Previously, we’ve looked at technology to generate electricity from roads embedded with piezoelectric crystals that produce electricity when squeezed. Now a group of researchers is looking to shift the technology from the road to the vehicles themselves and use piezoelectrics placed on the vehicles to convert their kinetic energy into electricity.
About a half-inch by one inch, these piezoelectric devices might be mounted on the roof or tail of a car or on an airplane fuselage where they would vibrate inside a flow, producing an output voltage. Although the power generated would not be enough to replace that supplied by the combustion engines, it could be enough to run some systems, such as batteries that would be used to charge control panels and other small electronic devices such as mobile phones.
The group of researchers from the City College of New York (CCNY) led by Prof Yiannis Andreopoulos, is currently attempting to optimize these devices by modeling the physical forces to which they are subjected in different air flows - on the roof of a car, for instance, or on the back of a truck.
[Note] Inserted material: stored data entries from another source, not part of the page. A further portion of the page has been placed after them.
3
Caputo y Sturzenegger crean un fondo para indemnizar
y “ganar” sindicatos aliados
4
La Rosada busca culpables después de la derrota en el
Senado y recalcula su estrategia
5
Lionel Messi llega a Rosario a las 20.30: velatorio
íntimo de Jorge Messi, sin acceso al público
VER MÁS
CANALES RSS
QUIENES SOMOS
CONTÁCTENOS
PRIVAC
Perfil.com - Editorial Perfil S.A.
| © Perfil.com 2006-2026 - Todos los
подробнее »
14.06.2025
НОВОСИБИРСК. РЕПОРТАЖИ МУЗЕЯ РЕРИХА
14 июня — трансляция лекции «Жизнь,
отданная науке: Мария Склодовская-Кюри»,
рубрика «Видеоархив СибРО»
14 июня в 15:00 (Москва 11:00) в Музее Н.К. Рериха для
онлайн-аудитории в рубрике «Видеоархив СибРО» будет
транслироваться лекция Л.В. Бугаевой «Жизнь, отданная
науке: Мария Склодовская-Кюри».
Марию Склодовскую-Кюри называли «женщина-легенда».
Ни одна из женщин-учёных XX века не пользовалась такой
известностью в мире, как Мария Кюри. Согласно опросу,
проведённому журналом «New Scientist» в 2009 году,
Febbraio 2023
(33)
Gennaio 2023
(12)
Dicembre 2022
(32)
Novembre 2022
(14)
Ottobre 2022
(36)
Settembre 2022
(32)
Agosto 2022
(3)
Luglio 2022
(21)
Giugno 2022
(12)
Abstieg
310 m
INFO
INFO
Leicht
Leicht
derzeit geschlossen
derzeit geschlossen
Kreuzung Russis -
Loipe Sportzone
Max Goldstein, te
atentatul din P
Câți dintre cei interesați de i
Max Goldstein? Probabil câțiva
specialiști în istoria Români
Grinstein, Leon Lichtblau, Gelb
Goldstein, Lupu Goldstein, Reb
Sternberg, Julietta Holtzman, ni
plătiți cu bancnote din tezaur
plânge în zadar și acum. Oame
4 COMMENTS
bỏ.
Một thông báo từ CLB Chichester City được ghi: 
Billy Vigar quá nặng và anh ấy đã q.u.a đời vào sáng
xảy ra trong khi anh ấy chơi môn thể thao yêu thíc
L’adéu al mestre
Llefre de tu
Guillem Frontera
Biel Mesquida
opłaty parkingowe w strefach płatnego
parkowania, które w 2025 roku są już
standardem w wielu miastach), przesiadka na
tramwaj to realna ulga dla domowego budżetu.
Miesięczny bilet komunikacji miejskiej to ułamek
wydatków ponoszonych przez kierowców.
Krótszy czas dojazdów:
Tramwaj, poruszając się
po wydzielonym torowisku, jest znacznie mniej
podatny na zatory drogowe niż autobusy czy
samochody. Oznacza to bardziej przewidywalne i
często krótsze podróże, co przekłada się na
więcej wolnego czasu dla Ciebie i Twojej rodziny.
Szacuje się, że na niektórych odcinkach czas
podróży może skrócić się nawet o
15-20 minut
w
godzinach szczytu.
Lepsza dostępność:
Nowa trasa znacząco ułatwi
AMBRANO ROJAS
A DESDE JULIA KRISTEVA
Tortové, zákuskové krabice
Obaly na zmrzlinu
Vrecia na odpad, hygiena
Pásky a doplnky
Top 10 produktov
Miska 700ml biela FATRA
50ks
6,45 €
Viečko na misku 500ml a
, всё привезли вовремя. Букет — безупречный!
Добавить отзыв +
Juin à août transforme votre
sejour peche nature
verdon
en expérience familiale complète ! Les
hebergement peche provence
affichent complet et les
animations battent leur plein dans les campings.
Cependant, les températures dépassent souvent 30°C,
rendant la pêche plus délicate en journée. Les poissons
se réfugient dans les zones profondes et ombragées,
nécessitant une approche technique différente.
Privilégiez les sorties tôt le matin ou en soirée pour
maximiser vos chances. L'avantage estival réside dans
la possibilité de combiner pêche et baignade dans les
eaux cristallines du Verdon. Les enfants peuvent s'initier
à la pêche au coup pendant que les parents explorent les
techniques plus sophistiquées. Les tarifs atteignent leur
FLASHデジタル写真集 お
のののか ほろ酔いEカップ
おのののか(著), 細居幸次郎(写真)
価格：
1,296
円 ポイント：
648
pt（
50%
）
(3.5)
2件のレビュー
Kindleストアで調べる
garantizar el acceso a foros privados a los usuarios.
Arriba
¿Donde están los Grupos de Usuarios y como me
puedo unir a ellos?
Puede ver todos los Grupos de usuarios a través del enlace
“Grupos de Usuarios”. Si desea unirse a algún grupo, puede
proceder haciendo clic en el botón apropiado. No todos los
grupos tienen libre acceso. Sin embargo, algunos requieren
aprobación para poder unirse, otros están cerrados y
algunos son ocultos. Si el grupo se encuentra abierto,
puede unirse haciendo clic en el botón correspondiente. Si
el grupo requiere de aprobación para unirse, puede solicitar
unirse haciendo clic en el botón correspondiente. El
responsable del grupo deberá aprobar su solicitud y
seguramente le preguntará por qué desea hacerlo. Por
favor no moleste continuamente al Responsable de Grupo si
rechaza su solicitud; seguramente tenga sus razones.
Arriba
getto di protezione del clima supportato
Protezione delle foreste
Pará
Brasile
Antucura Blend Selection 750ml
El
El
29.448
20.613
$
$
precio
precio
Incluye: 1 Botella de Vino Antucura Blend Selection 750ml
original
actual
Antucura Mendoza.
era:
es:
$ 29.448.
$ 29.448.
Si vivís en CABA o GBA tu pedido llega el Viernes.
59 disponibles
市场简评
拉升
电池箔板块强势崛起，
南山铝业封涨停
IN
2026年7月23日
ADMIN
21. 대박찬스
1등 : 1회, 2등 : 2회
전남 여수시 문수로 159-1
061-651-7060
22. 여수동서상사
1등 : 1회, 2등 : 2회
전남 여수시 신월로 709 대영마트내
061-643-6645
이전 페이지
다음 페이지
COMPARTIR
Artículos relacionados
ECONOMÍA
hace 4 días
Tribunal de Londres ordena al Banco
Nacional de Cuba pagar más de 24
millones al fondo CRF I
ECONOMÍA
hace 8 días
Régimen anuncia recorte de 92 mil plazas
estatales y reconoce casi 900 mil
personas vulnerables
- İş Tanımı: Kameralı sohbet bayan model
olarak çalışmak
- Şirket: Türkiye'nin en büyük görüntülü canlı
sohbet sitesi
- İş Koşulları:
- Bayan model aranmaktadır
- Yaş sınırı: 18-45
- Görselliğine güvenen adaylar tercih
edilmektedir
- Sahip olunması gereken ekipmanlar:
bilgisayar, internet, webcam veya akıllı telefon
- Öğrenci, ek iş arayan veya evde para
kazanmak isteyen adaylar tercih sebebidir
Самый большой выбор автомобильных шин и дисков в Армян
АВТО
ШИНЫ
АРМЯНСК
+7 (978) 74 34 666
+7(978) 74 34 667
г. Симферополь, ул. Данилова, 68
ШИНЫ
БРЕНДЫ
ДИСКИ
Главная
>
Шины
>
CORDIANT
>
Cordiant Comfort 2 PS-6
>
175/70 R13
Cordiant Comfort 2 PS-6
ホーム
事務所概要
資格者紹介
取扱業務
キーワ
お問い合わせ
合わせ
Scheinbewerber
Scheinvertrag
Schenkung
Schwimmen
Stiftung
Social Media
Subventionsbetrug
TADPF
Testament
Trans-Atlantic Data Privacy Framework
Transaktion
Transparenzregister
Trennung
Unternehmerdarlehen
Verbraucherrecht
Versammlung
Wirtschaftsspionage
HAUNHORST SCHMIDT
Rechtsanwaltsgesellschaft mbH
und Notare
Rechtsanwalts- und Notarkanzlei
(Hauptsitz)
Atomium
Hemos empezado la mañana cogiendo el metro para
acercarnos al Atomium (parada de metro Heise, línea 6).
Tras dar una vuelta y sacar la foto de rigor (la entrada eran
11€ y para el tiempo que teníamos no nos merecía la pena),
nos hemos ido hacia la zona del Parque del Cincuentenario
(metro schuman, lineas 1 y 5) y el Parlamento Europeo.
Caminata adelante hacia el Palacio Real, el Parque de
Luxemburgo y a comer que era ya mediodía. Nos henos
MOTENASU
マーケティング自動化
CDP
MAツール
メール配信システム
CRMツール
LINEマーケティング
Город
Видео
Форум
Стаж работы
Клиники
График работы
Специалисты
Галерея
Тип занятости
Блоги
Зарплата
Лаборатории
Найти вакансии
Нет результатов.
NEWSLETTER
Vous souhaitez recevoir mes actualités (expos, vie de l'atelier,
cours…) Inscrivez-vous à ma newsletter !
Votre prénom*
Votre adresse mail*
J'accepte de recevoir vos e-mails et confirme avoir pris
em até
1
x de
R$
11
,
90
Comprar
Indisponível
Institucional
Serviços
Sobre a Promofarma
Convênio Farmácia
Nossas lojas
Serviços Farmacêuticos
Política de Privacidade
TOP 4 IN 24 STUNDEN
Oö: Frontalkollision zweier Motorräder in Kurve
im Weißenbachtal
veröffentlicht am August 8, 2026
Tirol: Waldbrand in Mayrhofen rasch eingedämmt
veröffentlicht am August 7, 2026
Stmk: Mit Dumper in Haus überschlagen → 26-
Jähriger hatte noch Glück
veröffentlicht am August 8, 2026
When the device is placed in the wake of a cylinder - such as on the back of a truck - the flow of air will cause the devices to vibrate in resonance, says Andreopoulos. On the roof of a car, they will shake in a much more unsteady flow known as a turbulent boundary layer. Andreopoulos and his colleagues have conducted wind tunnel tests showing how the devices work in both situations.
"These devices open the possibility to continuously scavenge otherwise wasted energy from the environment," says Andreopoulos.